Saved data entries:
☆ ☆ ☆ ☆ ☆
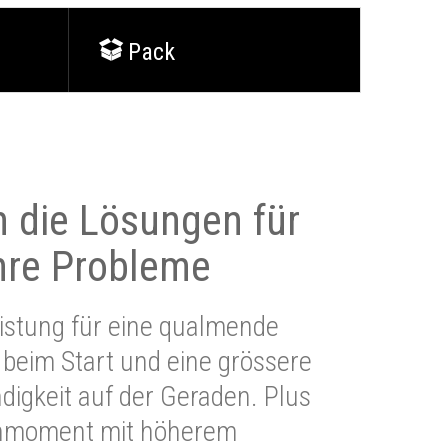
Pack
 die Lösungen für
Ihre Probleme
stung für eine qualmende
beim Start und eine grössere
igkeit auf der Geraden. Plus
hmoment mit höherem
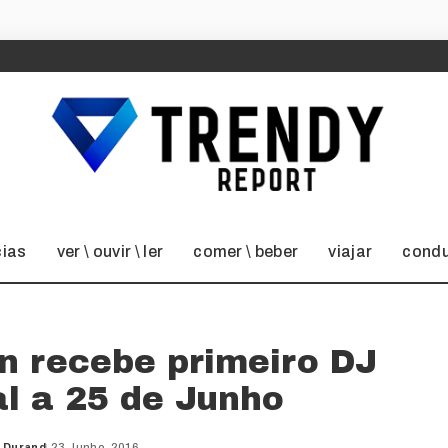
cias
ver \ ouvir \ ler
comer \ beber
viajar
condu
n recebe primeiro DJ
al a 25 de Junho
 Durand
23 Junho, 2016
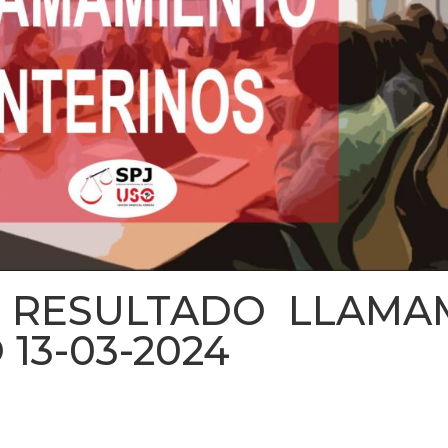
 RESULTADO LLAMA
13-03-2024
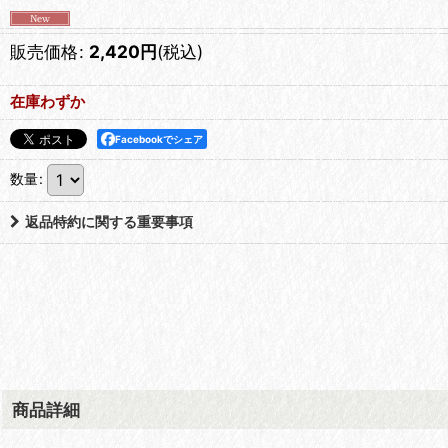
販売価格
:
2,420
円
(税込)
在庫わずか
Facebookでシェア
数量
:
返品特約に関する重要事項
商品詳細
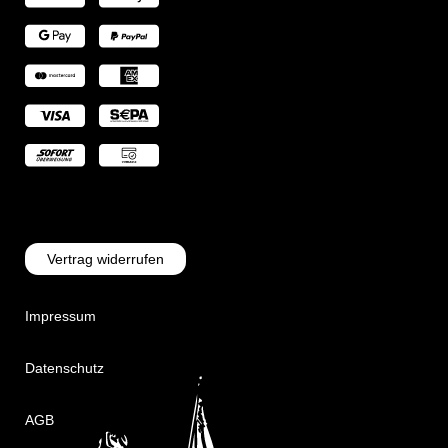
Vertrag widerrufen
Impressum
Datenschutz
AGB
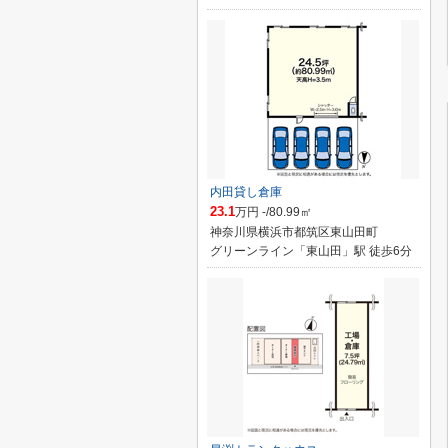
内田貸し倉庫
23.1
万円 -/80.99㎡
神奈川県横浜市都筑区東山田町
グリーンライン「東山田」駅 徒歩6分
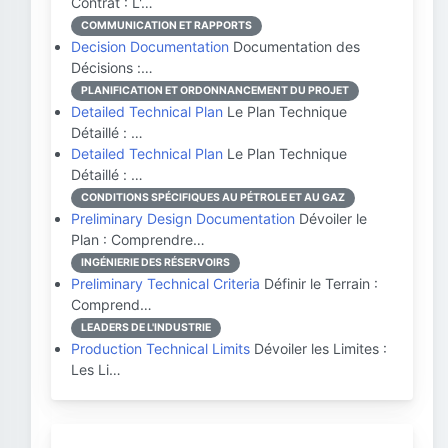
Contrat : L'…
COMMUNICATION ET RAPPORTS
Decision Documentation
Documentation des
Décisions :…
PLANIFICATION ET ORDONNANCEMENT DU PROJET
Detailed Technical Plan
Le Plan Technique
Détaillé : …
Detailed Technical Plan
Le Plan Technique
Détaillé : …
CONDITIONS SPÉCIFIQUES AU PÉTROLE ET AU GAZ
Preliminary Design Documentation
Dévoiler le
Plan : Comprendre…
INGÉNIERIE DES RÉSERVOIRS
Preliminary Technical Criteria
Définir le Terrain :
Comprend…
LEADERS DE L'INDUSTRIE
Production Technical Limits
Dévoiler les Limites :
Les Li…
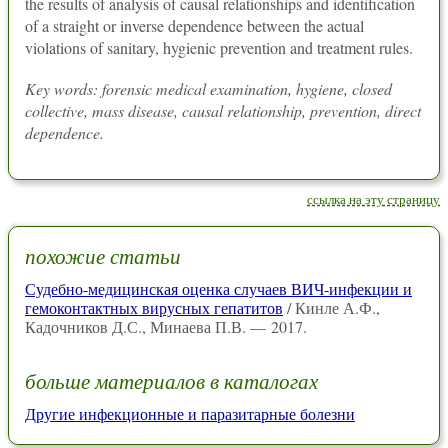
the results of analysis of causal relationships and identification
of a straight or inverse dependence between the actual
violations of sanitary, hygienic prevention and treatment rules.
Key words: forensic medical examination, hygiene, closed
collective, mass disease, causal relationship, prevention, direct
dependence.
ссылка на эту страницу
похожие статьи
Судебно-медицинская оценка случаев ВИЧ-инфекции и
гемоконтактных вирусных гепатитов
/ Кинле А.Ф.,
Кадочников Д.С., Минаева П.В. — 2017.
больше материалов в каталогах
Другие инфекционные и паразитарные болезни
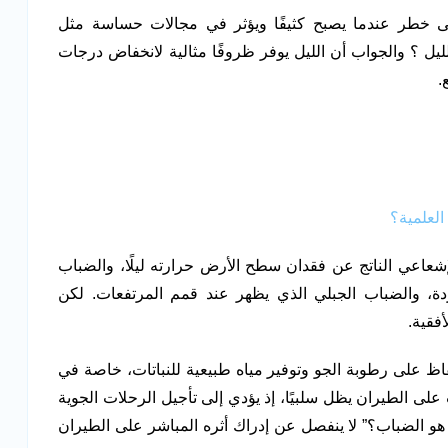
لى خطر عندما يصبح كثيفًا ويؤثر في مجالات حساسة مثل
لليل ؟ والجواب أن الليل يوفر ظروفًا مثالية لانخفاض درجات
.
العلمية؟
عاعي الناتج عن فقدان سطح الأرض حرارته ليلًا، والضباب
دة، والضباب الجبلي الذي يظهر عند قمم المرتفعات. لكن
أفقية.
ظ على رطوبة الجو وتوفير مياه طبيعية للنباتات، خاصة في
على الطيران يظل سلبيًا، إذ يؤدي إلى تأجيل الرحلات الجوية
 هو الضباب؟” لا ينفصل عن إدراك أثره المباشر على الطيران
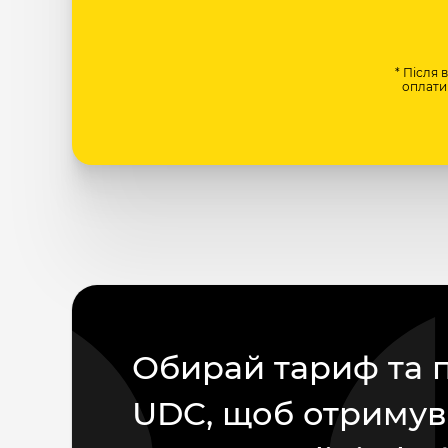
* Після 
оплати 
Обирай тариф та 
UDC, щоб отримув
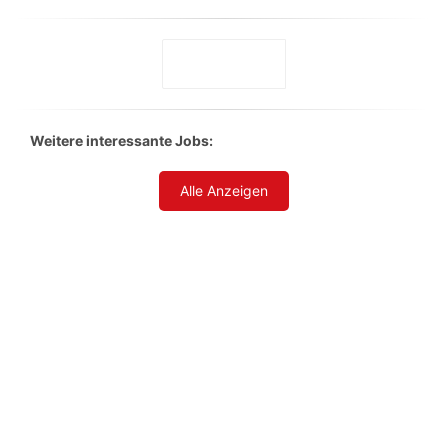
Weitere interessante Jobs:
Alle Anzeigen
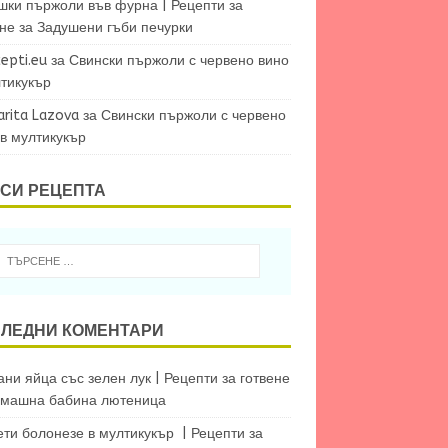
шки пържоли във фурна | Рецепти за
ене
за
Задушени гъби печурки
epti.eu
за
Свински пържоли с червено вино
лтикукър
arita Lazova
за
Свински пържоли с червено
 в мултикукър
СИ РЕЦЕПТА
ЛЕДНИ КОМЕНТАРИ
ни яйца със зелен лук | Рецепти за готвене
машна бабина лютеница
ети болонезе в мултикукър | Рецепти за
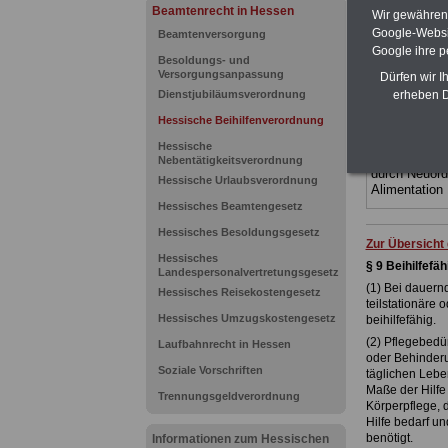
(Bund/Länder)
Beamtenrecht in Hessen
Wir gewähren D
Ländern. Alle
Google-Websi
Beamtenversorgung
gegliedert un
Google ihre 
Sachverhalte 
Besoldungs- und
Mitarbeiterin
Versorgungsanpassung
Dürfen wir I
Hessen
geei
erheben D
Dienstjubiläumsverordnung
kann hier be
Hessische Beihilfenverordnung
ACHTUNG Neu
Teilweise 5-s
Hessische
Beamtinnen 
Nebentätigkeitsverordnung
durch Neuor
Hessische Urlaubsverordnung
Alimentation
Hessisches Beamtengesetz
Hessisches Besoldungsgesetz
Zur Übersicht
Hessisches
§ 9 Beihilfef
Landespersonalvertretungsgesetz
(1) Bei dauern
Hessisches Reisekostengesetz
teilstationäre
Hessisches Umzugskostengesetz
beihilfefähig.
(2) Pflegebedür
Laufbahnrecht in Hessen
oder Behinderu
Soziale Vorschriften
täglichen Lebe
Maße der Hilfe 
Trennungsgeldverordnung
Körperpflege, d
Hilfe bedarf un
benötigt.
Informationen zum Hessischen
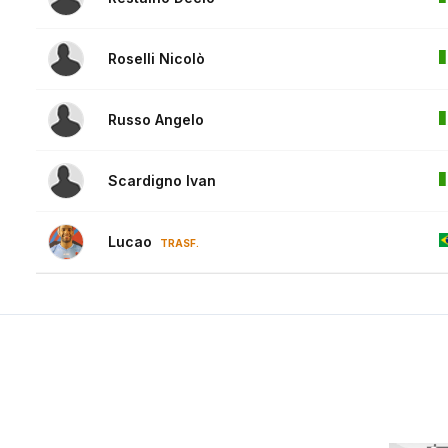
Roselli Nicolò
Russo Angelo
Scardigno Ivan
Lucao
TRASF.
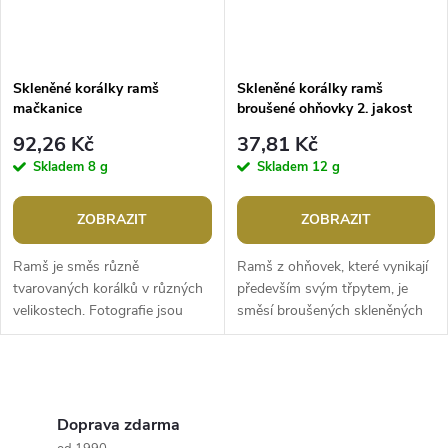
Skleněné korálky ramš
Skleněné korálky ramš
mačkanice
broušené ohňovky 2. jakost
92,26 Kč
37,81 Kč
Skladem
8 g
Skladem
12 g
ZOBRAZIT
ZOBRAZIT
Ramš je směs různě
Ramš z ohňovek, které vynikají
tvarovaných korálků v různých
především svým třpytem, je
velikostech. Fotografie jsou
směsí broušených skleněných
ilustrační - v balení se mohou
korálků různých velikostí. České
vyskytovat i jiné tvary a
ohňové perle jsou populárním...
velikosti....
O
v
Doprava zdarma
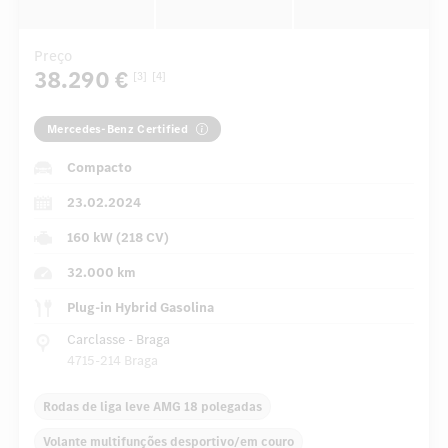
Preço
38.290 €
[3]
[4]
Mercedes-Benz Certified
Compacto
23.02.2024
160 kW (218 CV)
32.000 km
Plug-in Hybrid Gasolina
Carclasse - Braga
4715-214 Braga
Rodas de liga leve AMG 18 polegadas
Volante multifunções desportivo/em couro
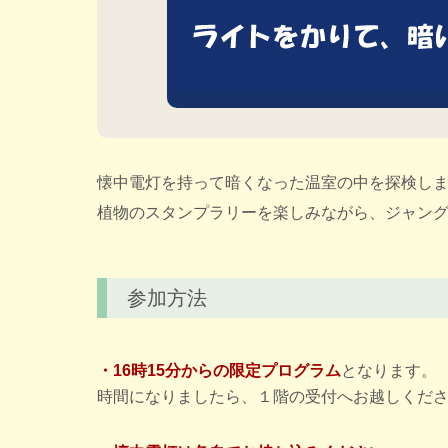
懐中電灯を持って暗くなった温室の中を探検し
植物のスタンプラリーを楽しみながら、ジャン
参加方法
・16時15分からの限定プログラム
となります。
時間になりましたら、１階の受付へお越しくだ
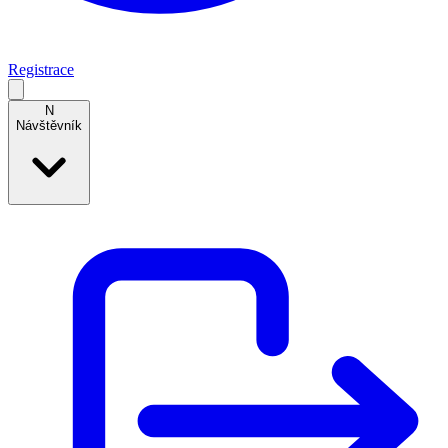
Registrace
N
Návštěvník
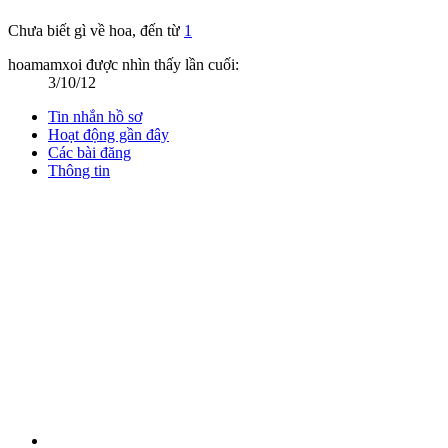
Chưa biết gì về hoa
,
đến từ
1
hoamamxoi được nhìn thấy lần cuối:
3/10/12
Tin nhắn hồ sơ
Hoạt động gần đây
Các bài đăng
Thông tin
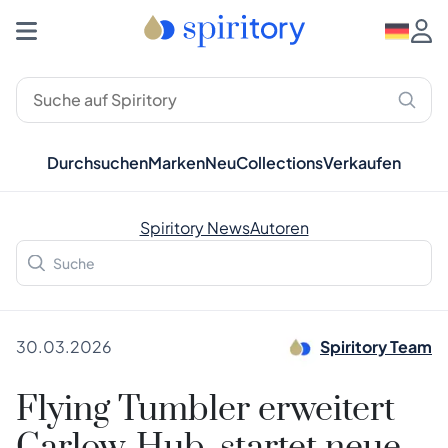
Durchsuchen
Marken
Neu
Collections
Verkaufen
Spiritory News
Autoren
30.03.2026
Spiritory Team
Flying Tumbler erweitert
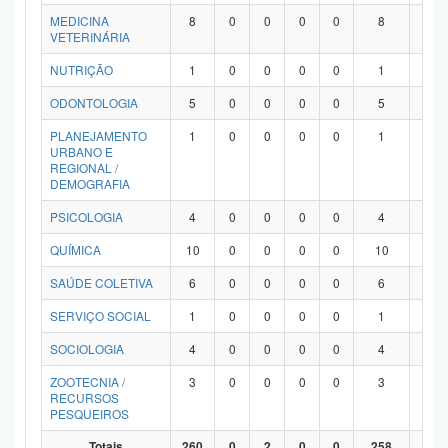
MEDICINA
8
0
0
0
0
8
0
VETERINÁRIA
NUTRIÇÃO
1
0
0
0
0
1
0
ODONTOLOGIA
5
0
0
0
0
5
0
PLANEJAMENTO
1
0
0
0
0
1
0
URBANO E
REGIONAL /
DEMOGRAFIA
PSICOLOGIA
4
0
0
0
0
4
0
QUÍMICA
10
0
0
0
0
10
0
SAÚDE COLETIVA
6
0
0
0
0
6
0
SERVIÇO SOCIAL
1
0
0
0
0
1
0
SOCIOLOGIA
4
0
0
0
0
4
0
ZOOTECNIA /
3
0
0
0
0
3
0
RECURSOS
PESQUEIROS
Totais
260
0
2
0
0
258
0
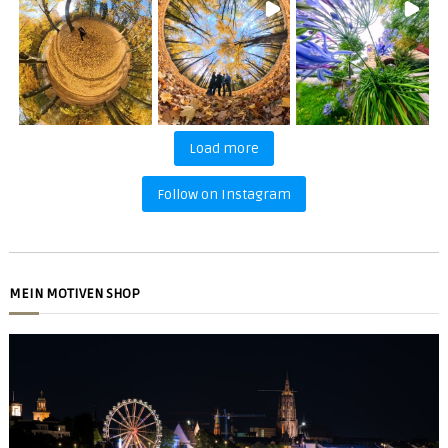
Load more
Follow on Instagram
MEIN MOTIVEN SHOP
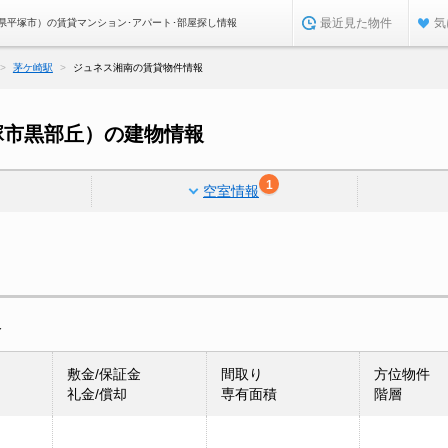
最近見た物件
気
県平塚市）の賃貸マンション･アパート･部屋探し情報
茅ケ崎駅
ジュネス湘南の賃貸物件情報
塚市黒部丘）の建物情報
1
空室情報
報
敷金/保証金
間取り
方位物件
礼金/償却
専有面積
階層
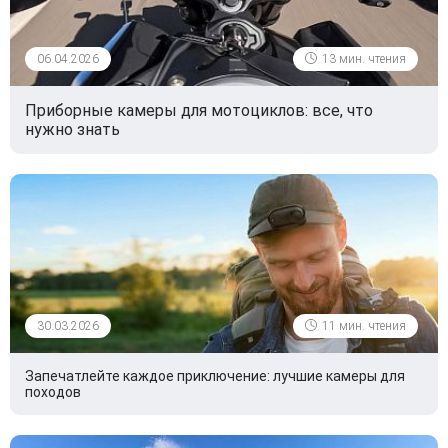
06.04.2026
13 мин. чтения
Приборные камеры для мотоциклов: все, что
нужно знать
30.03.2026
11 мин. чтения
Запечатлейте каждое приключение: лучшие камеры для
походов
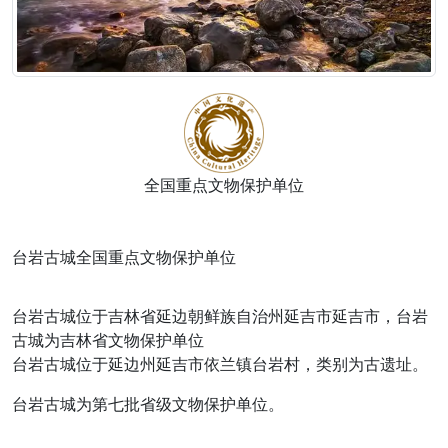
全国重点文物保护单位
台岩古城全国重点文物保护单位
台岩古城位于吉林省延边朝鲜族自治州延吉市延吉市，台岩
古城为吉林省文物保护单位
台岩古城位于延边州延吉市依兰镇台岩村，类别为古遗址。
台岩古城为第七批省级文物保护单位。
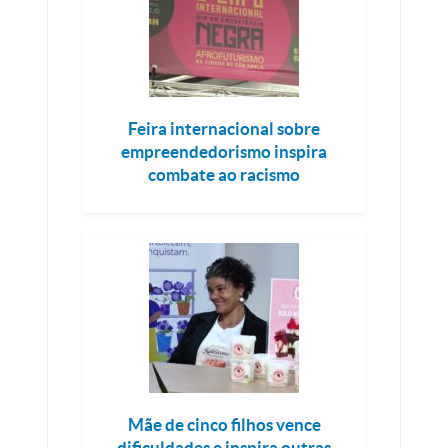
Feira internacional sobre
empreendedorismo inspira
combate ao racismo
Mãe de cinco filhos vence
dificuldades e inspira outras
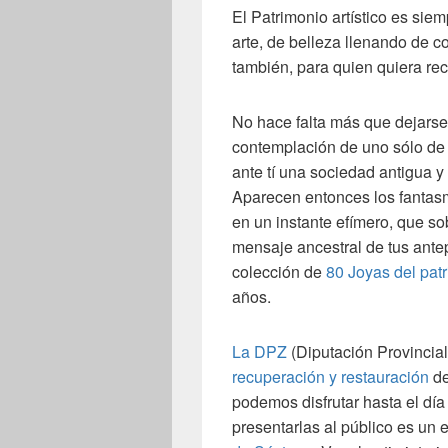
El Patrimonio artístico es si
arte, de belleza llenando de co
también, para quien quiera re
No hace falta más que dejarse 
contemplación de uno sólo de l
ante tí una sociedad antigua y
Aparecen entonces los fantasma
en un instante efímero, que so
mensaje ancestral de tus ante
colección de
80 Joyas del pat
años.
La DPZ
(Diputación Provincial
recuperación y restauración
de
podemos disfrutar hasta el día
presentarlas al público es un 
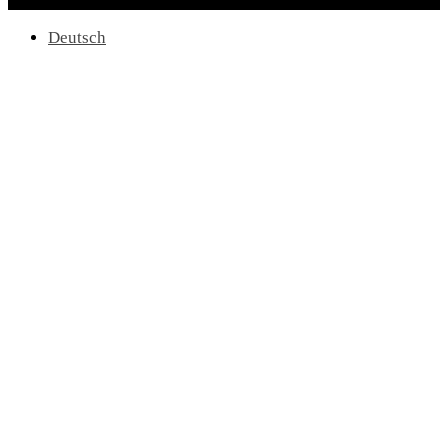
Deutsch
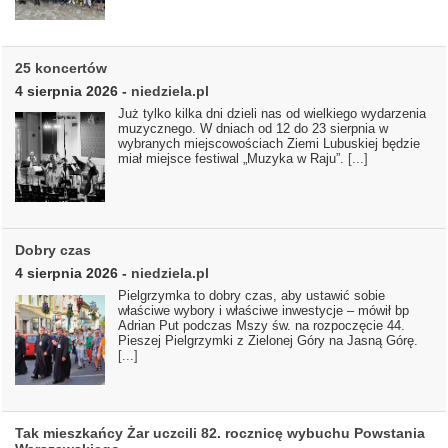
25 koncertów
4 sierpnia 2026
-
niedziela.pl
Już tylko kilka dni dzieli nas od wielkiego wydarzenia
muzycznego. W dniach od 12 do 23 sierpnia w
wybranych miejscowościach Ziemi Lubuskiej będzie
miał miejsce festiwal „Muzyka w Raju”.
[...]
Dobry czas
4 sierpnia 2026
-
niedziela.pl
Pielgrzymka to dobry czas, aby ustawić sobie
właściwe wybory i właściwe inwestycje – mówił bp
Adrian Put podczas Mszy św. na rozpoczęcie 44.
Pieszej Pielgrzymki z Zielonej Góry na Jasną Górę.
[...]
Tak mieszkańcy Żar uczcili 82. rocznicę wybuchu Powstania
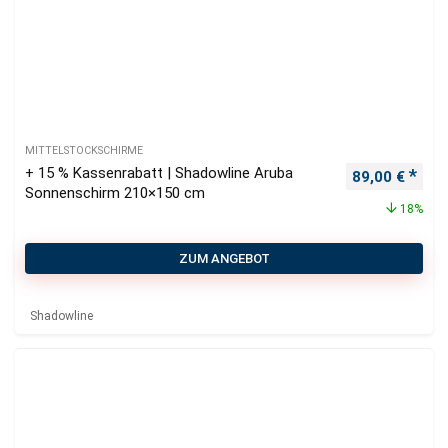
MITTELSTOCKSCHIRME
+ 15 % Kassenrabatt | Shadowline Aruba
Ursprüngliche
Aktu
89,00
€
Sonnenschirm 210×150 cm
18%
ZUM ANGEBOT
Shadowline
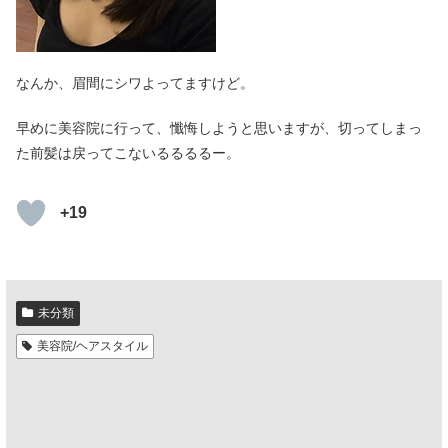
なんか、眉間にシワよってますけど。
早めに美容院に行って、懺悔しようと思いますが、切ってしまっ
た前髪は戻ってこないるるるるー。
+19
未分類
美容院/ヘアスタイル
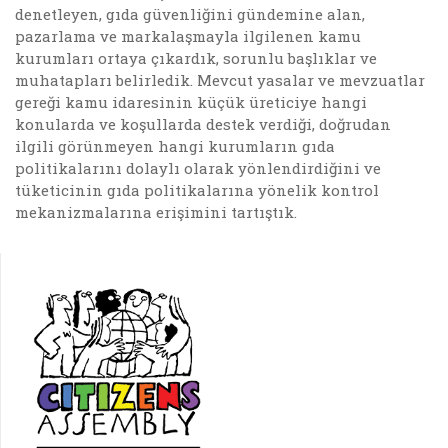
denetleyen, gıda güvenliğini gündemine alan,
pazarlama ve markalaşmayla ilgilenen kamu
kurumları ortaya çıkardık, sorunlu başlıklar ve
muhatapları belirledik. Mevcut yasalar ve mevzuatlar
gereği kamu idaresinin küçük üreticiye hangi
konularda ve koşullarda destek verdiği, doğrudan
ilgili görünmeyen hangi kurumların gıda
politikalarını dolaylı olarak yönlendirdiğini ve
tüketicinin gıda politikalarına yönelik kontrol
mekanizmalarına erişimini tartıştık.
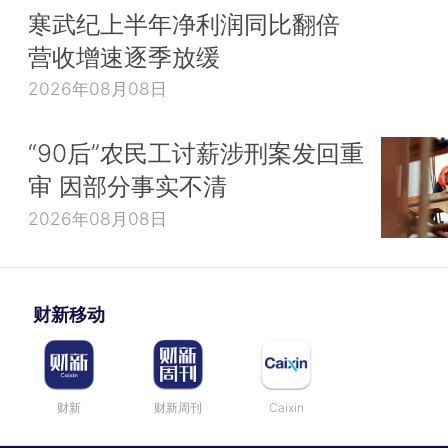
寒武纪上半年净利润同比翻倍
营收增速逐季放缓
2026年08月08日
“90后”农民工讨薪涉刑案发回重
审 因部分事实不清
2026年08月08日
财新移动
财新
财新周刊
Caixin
☆ ☆ ☆ ☆ ☆
WHAT IS NEEDED:
Output only the lines above from the line that holds "Sonnenschirm 210×150 cm" through the line that holds "gereği kamu idaresinin küçük üreticiye hangi", both ends included, and exclude pictures.

COMPLETED TASK:
Sonnenschirm 210×150 cm
18%
ZUM ANGEBOT
Shadowline
なんか、眉間にシワよってますけど。
早めに美容院に行って、懺悔しようと思いますが、切ってしまっ
た前髪は戻ってこないるるるるー。
+19
未分類
美容院/ヘアスタイル
denetleyen, gıda güvenliğini gündemine alan,
pazarlama ve markalaşmayla ilgilenen kamu
kurumları ortaya çıkardık, sorunlu başlıklar ve
muhatapları belirledik. Mevcut yasalar ve mevzuatlar
gereği kamu idaresinin küçük üreticiye hangi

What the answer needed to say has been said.